__Directions for this task__
Return every line below as is, leaving out the pictures.

__Data section__
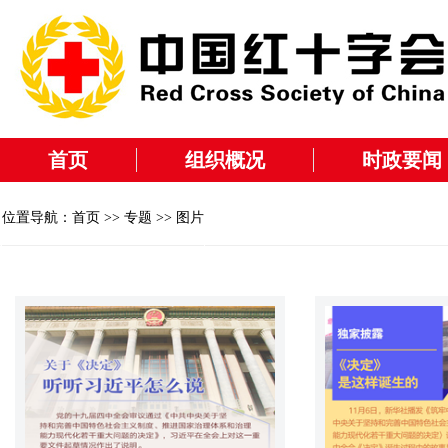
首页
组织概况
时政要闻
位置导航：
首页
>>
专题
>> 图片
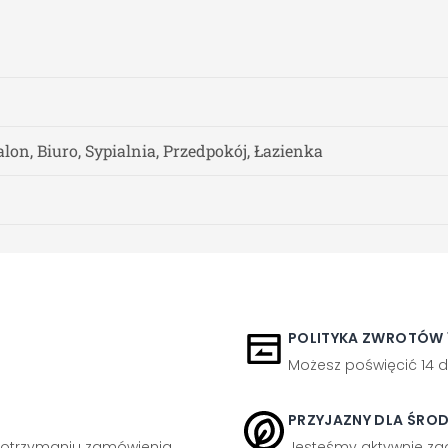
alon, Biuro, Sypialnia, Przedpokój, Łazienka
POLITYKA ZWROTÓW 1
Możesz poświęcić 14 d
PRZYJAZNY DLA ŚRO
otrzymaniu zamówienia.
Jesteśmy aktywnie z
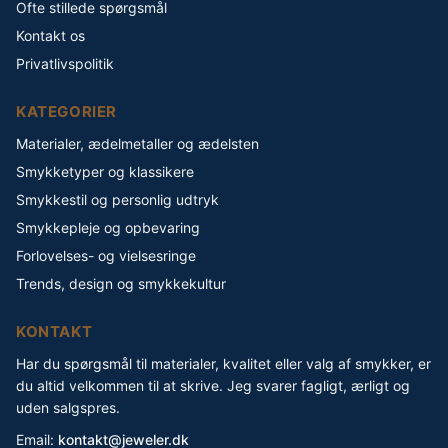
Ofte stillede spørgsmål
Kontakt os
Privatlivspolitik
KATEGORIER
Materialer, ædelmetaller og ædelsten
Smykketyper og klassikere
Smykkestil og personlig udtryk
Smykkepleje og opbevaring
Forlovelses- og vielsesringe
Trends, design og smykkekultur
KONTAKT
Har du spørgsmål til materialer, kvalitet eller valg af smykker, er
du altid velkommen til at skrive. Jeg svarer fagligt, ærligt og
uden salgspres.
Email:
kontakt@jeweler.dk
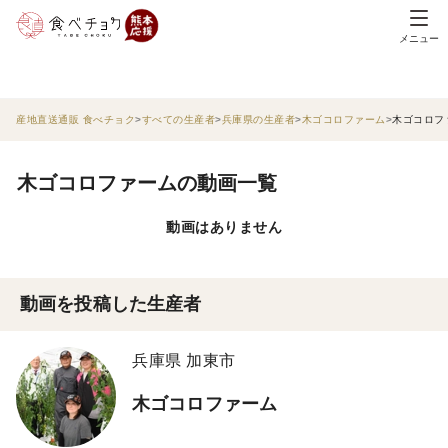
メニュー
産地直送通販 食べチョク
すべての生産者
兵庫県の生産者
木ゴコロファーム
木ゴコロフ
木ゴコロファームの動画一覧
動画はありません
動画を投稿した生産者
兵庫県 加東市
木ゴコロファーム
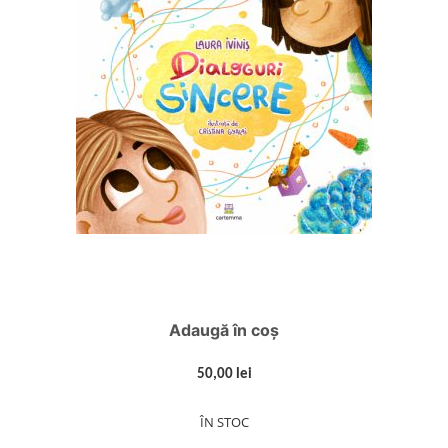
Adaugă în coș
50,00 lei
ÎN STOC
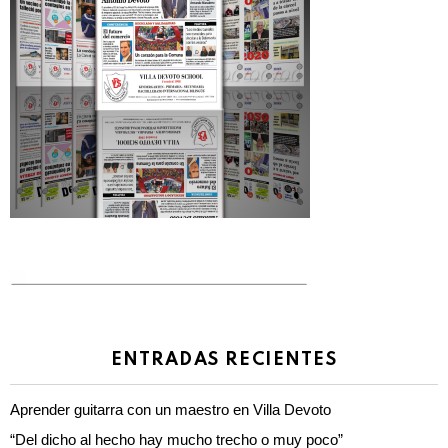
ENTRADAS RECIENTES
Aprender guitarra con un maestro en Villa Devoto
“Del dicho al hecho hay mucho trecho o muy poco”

__Written answer__
首页
组织概况
时政要闻
位置导航：
首页
>>
专题
>> 图片
alon, Biuro, Sypialnia, Przedpokój, Łazienka
POLITYKA ZWROTÓW 1
Możesz poświęcić 14 d
PRZYJAZNY DLA ŚRO
otrzymaniu zamówienia.
Jesteśmy aktywnie z
Ofte stillede spørgsmål
Kontakt os
Privatlivspolitik
KATEGORIER
Materialer, ædelmetaller og ædelsten
Smykketyper og klassikere
Smykkestil og personlig udtryk
Smykkepleje og opbevaring
Forlovelses- og vielsesringe
Trends, design og smykkekultur
KONTAKT
Har du spørgsmål til materialer, kvalitet eller valg af smykker, er
du altid velkommen til at skrive. Jeg svarer fagligt, ærligt og
uden salgspres.
Email:
kontakt@jeweler.dk
メニュー
産地直送通販 食べチョク
すべての生産者
兵庫県の生産者
木ゴコロファーム
木ゴコロフ
木ゴコロファームの動画一覧
動画はありません
動画を投稿した生産者
兵庫県 加東市
木ゴコロファーム
Adaugă în coș
50,00 lei
ÎN STOC
ENTRADAS RECIENTES
Aprender guitarra con un maestro en Villa Devoto
“Del dicho al hecho hay mucho trecho o muy poco”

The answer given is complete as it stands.